- DIRECTIONS
In the entries below, begin at the line with "HubSpot an experience you LOVE!" and stop after the line with "Mississauga Weed Delivery"; output those lines exactly and omit the pictures.

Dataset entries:

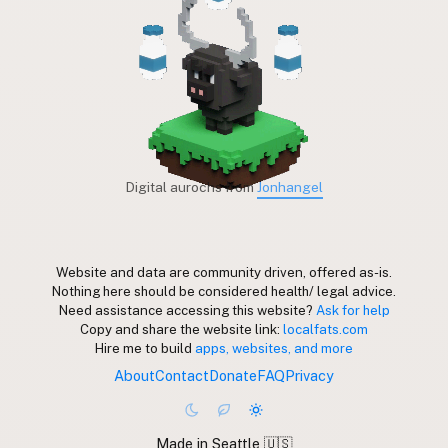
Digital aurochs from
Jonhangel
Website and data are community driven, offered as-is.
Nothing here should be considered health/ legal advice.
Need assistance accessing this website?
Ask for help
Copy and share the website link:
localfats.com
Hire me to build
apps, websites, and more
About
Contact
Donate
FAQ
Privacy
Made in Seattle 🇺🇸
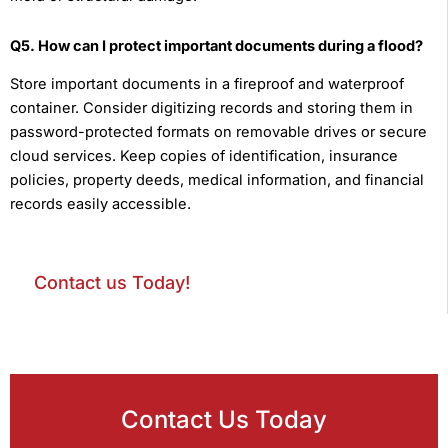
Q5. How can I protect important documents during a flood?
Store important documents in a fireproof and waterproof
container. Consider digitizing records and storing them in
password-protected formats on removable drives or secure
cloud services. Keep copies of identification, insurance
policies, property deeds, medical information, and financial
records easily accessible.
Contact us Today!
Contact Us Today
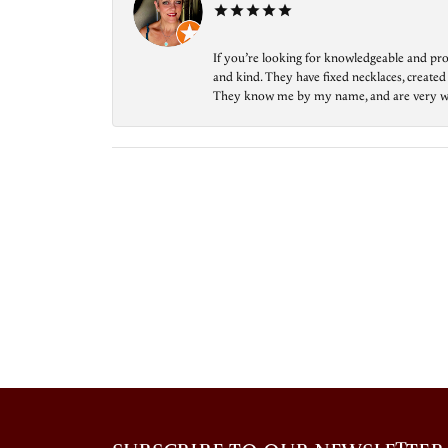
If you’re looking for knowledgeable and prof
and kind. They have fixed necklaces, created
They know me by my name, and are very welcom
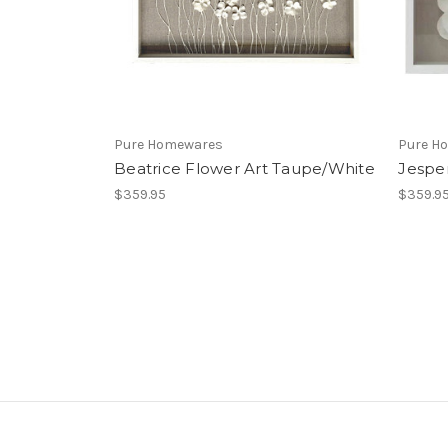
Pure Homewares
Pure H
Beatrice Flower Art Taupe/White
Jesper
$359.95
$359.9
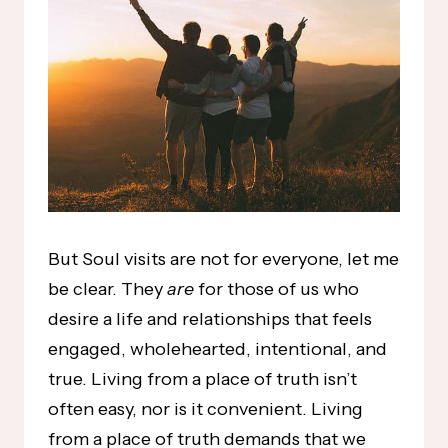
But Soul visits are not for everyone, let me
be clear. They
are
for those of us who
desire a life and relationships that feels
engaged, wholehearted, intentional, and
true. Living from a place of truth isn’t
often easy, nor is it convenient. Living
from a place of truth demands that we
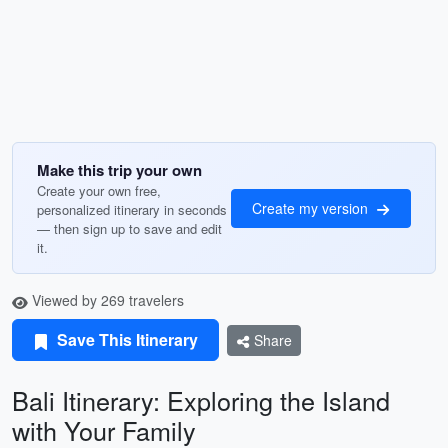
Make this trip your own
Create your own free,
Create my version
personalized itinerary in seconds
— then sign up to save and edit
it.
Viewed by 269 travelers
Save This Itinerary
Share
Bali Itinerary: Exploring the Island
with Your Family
...
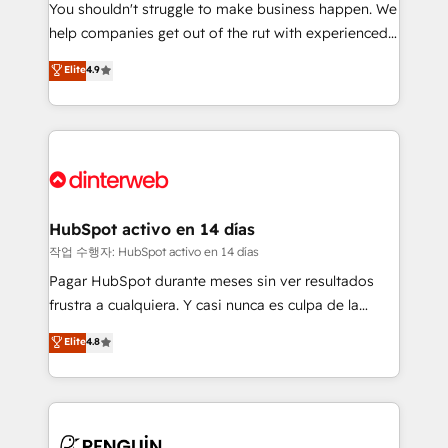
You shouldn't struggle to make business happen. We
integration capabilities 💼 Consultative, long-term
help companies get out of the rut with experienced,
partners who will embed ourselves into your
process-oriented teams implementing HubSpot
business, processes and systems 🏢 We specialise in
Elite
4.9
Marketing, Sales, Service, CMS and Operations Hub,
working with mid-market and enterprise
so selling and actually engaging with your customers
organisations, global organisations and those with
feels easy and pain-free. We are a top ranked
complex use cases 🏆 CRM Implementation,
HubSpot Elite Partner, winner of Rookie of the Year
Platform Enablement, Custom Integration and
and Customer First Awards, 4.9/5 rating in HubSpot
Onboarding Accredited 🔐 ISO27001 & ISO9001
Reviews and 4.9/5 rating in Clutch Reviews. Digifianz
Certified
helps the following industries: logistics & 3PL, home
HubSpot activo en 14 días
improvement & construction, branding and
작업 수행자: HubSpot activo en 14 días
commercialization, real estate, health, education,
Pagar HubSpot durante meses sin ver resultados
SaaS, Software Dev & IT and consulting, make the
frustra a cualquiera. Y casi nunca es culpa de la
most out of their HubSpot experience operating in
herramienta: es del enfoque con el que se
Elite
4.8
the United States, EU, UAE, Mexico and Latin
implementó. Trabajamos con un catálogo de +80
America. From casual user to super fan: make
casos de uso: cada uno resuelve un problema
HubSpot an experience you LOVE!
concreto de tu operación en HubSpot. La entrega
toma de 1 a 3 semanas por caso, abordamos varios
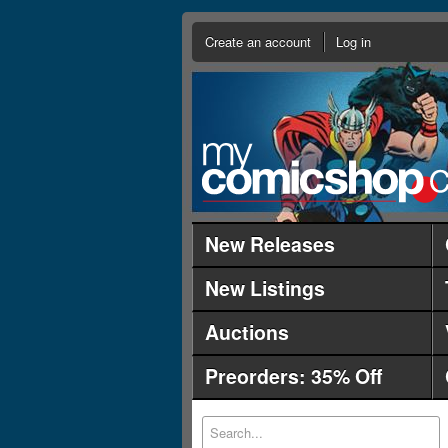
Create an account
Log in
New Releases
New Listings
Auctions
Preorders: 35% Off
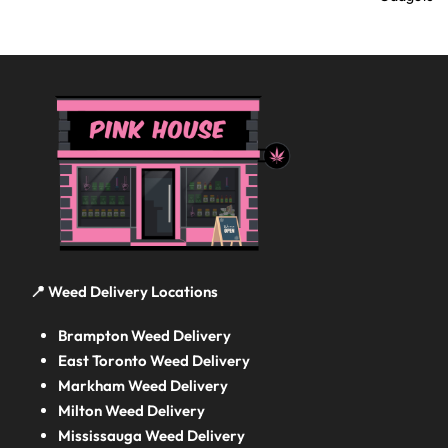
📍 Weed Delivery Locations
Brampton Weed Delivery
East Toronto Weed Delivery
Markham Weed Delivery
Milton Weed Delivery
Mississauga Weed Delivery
==
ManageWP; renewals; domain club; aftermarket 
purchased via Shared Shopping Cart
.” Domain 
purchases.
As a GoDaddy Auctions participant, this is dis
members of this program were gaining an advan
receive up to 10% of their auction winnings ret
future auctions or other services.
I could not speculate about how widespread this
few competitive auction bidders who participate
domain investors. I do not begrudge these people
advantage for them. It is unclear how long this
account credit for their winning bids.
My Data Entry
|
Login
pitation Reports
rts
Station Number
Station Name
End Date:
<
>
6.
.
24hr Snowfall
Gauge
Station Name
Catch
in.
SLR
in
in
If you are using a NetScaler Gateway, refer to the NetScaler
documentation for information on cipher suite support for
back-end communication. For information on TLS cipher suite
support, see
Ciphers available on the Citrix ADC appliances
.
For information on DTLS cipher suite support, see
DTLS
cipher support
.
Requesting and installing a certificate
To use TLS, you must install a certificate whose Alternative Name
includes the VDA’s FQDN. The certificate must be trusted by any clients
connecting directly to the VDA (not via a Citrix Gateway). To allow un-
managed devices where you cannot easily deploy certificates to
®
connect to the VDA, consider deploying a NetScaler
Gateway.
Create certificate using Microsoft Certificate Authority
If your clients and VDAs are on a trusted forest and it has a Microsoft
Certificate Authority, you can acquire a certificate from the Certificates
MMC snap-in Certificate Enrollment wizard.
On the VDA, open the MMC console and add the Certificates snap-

- EXERCISE ANSWER
HubSpot an experience you LOVE!
concreto de tu operación en HubSpot. La entrega
toma de 1 a 3 semanas por caso, abordamos varios
Create an account
Log in
New Releases
New Listings
Auctions
Preorders: 35% Off
📍 Weed Delivery Locations
Brampton Weed Delivery
East Toronto Weed Delivery
Markham Weed Delivery
Milton Weed Delivery
Mississauga Weed Delivery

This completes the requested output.